I covered the trial for the Times Indicator at the time and remember meeting Ms. Dornbush who was doing research to write a book on the subject.
Hole in the Woods is that book.
She also held a special interest in the case.
“I first learned about Shannon and her death by my father who was the county Medical Examiner at the time. He determined after examining her remains that Shannon had suffered a brutal death, disturbing details that I wouldn’t find out until sitting in on the trial some 25 years later.
“This was, of course, a shocking event for our rural, tight-knit community and it cast a dark cloud on our rural county. And that’s why it stuck with me all these decades. I kept up with the case as it unfolded in little layers for 25 years... through newspaper stories, documentaries, and finally attending the three-week trial in the spring of 2015.
“I desired justice for Shannon just as much as anyone in my county. We all wanted to believe that someday her killers would be found and put away. We wanted her story to be complete and her family to have catharsis. We all wanted order from this chaos. We wanted good to win over evil for her. We wanted to see right come from a very wrong situation.”
Ms. Dornbush, who also penned the popular “Coroner’s Daughter” series, will be the featured guest at the Fremont Library’s Author’s Night on Tuesday, September 22, at 7pm. She has partnered with The Cold Case Foundation, a nonprofit organization supporting law enforcement agencies that take on the hardest to solve, least funded cases, working closely with victim’s families and providing victim prevention services and a percentage of of Hole in the Woods books sold will go to the Cold Case Foundation.
“As a crime fiction writer, I look at crime for its story and entertainment value because that’s my job. But I have always believed that it is essential to give back something positive to the real-life crime fighting world and the real life crime fighters (aka the TRUE heroes and heroines).
“When I found the Cold Case Foundation, they became an instant heart connection for me. They share my personal mission to shed light into the darkest recesses of human spirit. My work with the CCF primarily involves being a public ambassador for their victim prevention training, which seeks to train others on how to significantly lower their risk of becoming a victim of a violent crime.”

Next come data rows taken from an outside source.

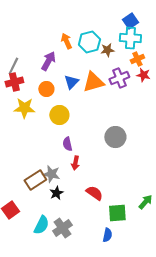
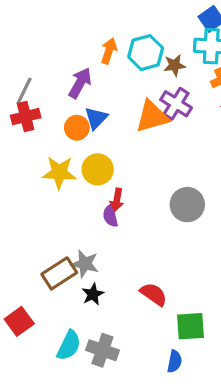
orange arrow: (66, 41) -> (109, 51), turned 42
purple cross: (119, 78) -> (176, 104), moved, turned -36
blue triangle: (71, 82) -> (96, 118), moved
yellow star: (24, 108) -> (59, 173), moved
red arrow: (75, 163) -> (117, 200), moved
gray cross: (62, 228) -> (102, 350), turned -36

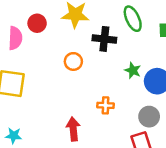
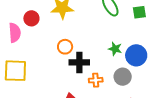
black cross: (104, 39) -> (79, 62), moved
gray circle: (149, 117) -> (123, 77), moved

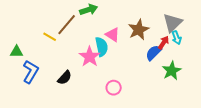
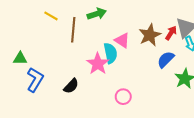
brown line: (67, 25) -> (73, 30), turned -35
yellow line: (50, 37) -> (51, 16), moved
red arrow: (164, 43) -> (171, 33), moved

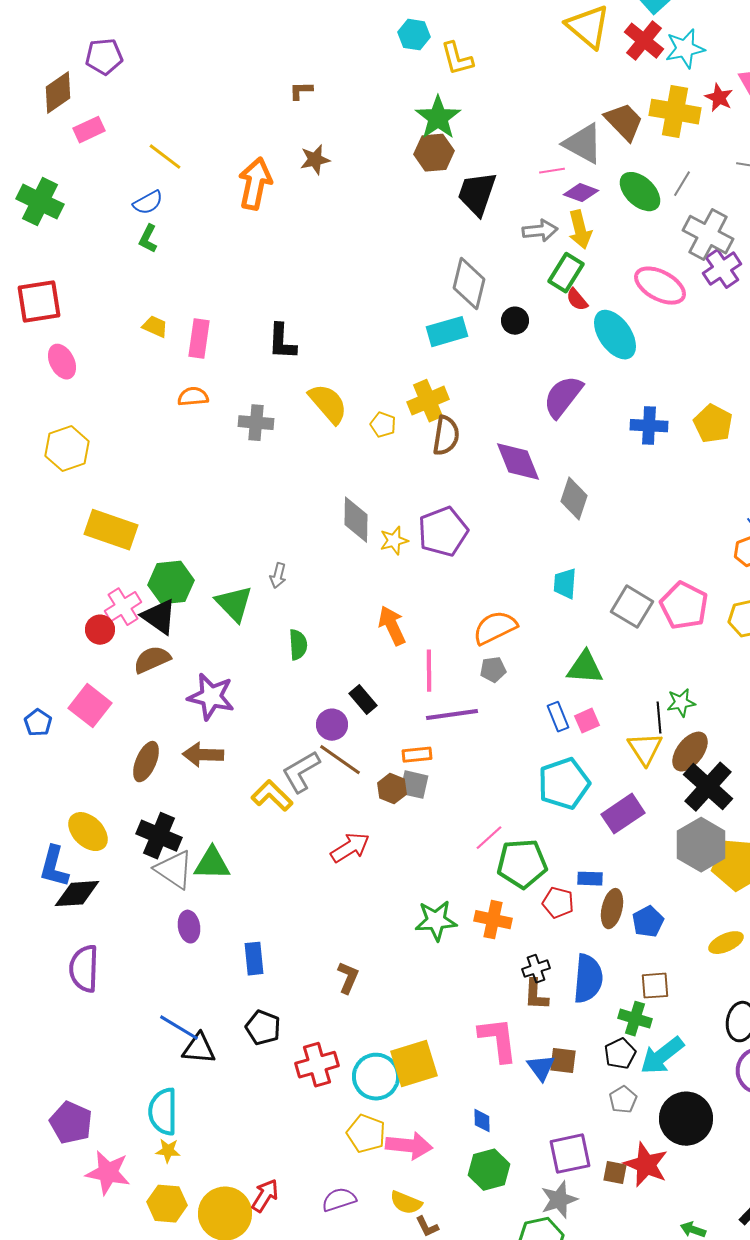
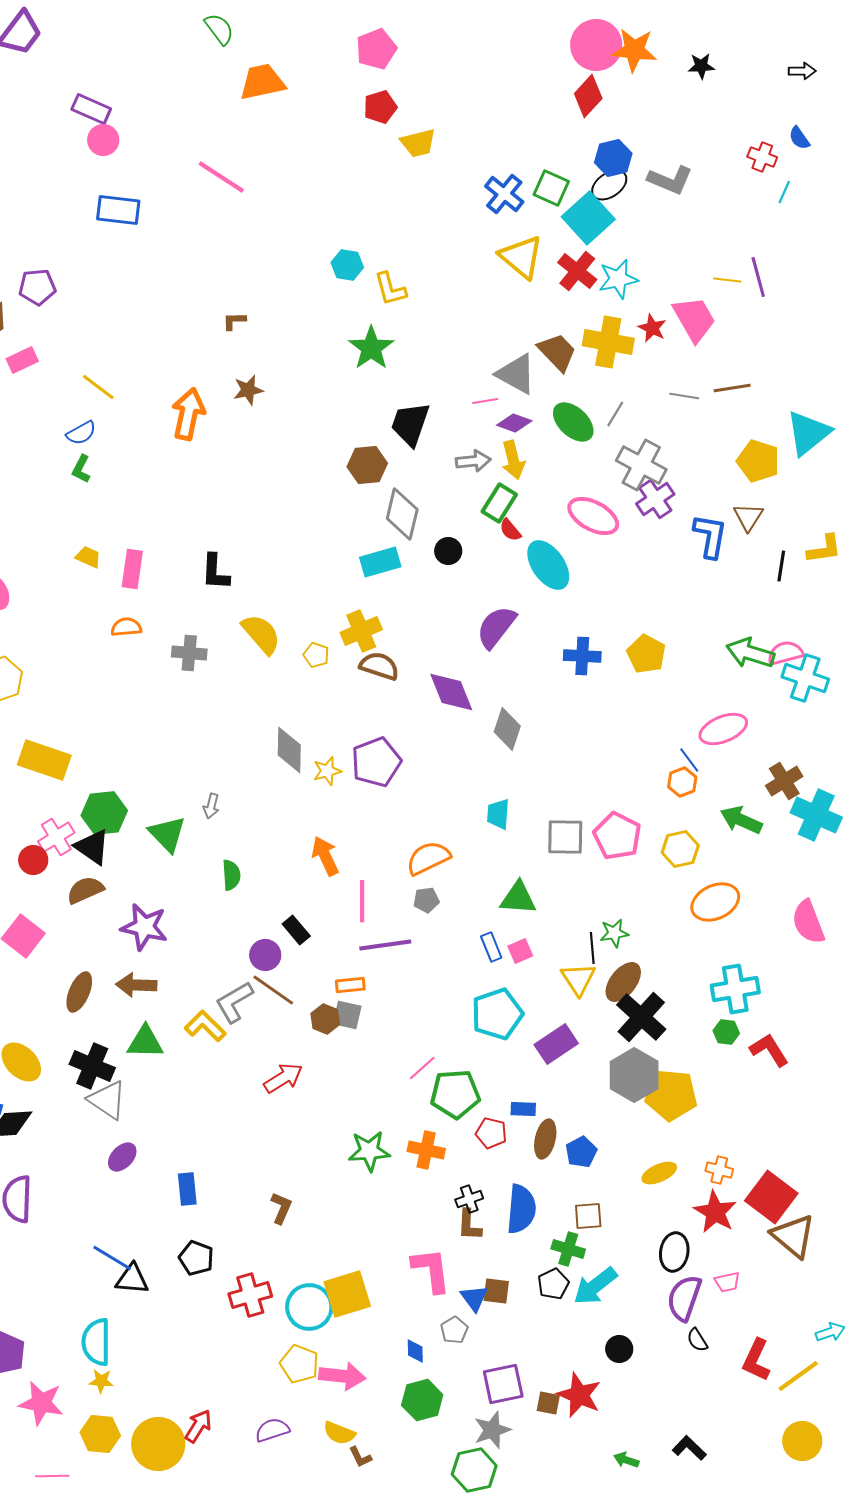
brown hexagon: (434, 153) -> (367, 465), moved
brown semicircle: (446, 436) -> (379, 666), turned -81
gray square: (632, 607) -> (565, 837), turned -30
green triangle: (212, 864) -> (145, 1042), moved
purple ellipse: (189, 927) -> (122, 1157), turned 52
gray pentagon: (623, 1100) -> (454, 1330), moved
black circle: (686, 1119) -> (619, 1349), size x0.5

In addition to being an accomplished author Jennifer is a screenwriter, a forensic consultant, and a much sought after speaker. Her appearance at the Fremont Library should prove to be an engrossing evening particularly for anyone who recalls the long unsolved crime and the efforts undertaken to bring those responsible to trial and conviction.
From the book:
Find the criminal. Make the arrest. Attend the trial. Hope for fair sentencing. Life in prison. Satisfaction? Yes. Justice? Yes. Closure? Never. Trace the deep lines on the brows of the victim’s family. They weren’t there a few years ago. They etched themselves into the flesh the moment they got that call. Trawling deep, gnarled trenches in the faces of loved ones. They grow more creviced as the case drags on. Closure. Never.
No amount of confessions, jail time, or penance will ever be enough retribution for the act committed.
And in the dark recesses of your soul, you pray, you beg the very God that gave that a-hole life, that he doesn’t have some crazy deathbed conversion. Because you want to be certain he’ll burn in hell.